We're bulk indexing documents with this function:
async def bulk_update_index(index: str, docs: dict[str, dict]):
actions = [
{
"_index": index,
"_op_type": "index",
"_id": doc_id,
"_source": json.dumps(doc, cls=ElasticJsonEncoder),
}
for doc_id, doc in docs.items()
]
max_tries = 10
for batched_actions in batched_by_bytes(actions):
for i in range(max_tries):
try:
success, errors = await helpers.async_bulk(client=get_client(), actions=batched_actions)
if errors:
print(f"ERROR\tElastic Bulk - Partial errors on index:\n{errors}")
break
except ApiError as api_e:
print(f"ERROR\tElasticsearch API error while updating index:\n{api_e!r}")
except Exception as e:
print(f"ERROR\tException while bulk updating index - tries:{i}/{max_tries}\n{e!r}")
def batched_by_bytes(actions: list, batch_size: int = 50):
stringified_actions = json.dumps(actions)
if len(stringified_actions.encode("utf-8")) > MAX_BULK_BYTES_SIZE:
it = iter(actions)
while batch := tuple(islice(it, batch_size)):
yield batch
else:
yield actions
The problem arises when we check if all documents have been indexed in Elastic and they're not. Some documents we're indexed but others not. Over time, documents appear after hours or even days.

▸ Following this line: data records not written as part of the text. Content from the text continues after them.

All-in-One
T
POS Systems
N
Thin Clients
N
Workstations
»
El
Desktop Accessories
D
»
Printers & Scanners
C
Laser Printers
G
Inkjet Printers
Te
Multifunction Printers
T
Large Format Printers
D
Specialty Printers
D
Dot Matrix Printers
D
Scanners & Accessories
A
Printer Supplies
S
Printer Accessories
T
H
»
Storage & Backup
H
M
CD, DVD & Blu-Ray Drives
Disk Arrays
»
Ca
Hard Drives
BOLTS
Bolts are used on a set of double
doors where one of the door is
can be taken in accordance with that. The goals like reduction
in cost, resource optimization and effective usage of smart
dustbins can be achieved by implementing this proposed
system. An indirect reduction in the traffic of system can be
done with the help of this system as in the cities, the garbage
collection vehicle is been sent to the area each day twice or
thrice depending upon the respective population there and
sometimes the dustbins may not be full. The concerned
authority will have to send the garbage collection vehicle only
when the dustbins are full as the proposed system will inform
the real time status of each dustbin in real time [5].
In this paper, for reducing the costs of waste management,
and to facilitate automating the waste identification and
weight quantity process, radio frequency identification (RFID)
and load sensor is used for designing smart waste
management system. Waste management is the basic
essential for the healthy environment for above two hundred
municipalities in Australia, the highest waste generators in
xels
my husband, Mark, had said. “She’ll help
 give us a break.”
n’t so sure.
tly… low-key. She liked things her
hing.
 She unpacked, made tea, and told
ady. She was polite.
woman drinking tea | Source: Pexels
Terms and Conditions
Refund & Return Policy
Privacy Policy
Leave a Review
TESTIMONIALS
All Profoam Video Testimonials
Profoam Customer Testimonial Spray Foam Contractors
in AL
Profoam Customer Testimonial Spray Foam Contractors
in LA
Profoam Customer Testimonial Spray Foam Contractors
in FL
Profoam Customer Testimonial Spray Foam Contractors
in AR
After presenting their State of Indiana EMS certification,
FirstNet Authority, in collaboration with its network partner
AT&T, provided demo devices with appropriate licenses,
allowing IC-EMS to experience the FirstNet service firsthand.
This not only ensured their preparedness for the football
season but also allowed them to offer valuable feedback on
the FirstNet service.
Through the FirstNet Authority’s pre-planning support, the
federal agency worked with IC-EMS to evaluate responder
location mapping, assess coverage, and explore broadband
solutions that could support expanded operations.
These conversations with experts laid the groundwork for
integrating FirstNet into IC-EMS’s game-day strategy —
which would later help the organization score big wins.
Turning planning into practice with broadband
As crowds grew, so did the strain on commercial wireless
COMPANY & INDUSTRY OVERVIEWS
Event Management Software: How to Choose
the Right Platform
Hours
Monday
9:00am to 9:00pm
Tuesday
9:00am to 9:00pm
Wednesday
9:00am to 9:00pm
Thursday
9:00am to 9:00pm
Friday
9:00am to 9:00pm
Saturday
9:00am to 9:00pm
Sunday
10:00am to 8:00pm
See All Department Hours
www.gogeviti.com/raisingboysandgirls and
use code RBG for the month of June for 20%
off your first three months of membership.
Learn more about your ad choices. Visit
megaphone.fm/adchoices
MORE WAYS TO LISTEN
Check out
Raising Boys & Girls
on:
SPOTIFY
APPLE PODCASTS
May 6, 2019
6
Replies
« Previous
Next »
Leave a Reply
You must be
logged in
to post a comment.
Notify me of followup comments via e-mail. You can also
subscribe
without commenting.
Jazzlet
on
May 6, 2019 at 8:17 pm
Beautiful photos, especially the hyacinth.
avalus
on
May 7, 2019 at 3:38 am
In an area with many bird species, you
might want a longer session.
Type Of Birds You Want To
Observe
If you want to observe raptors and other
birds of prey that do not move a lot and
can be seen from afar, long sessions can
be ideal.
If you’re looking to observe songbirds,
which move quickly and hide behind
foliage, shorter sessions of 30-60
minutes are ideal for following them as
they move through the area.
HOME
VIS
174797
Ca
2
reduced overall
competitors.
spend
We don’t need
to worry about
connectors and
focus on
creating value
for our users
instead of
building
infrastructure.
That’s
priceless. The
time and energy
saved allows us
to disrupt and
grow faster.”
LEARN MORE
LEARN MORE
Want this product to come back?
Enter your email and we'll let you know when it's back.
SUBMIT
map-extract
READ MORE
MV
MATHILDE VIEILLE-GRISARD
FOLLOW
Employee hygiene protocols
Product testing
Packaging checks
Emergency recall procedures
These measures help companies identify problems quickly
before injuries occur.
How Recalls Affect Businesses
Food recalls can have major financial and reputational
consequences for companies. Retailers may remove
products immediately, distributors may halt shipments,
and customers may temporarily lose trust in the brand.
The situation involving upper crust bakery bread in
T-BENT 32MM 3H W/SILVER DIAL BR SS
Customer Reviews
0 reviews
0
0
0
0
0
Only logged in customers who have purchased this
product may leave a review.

We're using the function batched_by_bytes
in order to make sure that the actions never exceed the 100mb limit of Elastic.
We've tried to use the Ingest node and the result was even worse: searches we're ultra-slow and no documents we're indexed at all. We also tried to use the bulk_indexer refresh to refresh the index in every bulk, but it did not work at all, it only slowed down the index speed.
Is there any way we can make sure that the documents are all indexed correctly and crash if not?
This process is continuous as it's streaming documents every second.